====== Data for the task ======

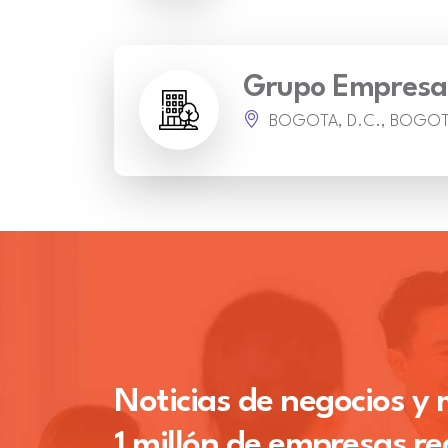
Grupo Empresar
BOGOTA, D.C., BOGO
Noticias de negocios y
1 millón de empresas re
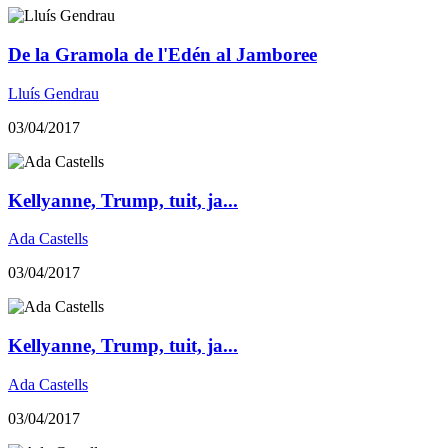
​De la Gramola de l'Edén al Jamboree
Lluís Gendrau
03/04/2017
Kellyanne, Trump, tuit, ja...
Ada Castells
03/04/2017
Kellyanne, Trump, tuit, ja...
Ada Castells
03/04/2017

======
====== Data for the task ======

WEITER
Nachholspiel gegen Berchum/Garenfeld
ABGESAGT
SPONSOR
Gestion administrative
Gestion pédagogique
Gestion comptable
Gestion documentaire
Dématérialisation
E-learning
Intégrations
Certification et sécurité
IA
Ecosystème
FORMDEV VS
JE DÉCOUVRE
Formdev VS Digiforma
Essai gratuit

======
====== Data for the task ======

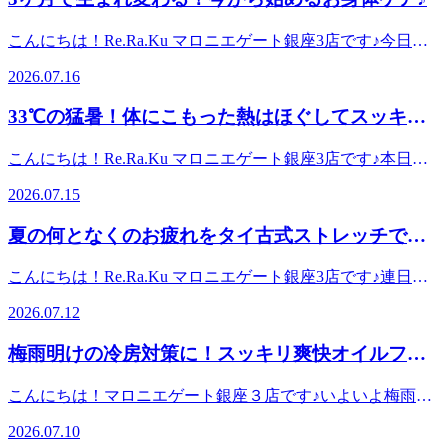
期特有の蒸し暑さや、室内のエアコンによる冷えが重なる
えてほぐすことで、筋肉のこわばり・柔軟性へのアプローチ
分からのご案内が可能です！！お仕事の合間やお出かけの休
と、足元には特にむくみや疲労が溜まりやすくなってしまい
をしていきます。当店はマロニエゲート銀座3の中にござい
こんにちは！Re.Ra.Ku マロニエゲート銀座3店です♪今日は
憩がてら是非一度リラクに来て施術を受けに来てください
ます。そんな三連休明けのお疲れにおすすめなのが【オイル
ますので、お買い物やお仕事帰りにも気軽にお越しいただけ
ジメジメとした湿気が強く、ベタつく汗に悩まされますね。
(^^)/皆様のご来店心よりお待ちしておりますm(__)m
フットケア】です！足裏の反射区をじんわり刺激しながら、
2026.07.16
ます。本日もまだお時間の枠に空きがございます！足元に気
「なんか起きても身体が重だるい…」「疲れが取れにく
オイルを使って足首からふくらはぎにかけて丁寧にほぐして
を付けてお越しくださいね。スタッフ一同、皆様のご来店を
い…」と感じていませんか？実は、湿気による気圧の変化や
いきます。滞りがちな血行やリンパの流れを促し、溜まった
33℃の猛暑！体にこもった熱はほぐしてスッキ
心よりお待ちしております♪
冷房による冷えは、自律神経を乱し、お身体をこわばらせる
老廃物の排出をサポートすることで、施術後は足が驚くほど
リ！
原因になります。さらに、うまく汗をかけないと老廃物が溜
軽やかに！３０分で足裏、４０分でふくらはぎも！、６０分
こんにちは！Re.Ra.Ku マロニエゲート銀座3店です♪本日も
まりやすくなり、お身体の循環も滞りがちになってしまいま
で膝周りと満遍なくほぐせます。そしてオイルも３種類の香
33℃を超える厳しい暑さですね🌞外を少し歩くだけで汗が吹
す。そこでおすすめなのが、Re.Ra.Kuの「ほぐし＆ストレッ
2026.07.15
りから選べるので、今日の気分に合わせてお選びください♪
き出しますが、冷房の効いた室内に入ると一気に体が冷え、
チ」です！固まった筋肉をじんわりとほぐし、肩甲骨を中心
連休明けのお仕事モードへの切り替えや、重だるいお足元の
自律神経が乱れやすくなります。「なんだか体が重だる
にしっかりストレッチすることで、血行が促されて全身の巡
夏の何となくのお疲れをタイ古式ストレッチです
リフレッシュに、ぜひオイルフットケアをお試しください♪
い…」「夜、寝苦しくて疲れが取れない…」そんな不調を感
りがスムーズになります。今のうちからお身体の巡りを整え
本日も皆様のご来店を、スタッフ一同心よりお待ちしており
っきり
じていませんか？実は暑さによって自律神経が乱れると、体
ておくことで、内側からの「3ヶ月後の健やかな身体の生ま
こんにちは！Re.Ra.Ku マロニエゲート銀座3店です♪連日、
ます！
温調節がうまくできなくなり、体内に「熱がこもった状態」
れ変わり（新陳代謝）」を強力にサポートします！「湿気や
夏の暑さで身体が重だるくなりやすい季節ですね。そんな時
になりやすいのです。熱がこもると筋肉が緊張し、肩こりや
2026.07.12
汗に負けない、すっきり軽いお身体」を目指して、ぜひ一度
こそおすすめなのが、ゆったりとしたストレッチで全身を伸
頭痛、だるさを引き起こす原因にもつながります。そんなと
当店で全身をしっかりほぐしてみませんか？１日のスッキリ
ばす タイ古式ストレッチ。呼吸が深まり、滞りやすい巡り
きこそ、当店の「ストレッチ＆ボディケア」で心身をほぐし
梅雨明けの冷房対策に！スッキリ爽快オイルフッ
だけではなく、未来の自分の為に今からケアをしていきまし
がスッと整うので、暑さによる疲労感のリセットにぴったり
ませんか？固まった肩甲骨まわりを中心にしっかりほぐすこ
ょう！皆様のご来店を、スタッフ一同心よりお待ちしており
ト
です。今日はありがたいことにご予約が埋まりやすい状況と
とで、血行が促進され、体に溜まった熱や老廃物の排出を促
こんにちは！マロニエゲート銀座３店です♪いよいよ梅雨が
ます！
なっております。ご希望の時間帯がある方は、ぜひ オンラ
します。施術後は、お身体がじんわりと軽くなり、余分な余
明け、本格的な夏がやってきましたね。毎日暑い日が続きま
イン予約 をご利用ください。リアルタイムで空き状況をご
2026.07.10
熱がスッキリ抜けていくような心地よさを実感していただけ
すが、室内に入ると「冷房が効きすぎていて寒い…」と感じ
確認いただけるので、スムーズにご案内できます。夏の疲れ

======

## Your instructions
Go through the listing and copy each line that includes the string "こんにちは".

## Reply
こんにちは！Re.Ra.Ku マロニエゲート銀座3店です♪今日は
こんにちは！Re.Ra.Ku マロニエゲート銀座3店です♪本日も
こんにちは！Re.Ra.Ku マロニエゲート銀座3店です♪連日、
こんにちは！マロニエゲート銀座３店です♪いよいよ梅雨が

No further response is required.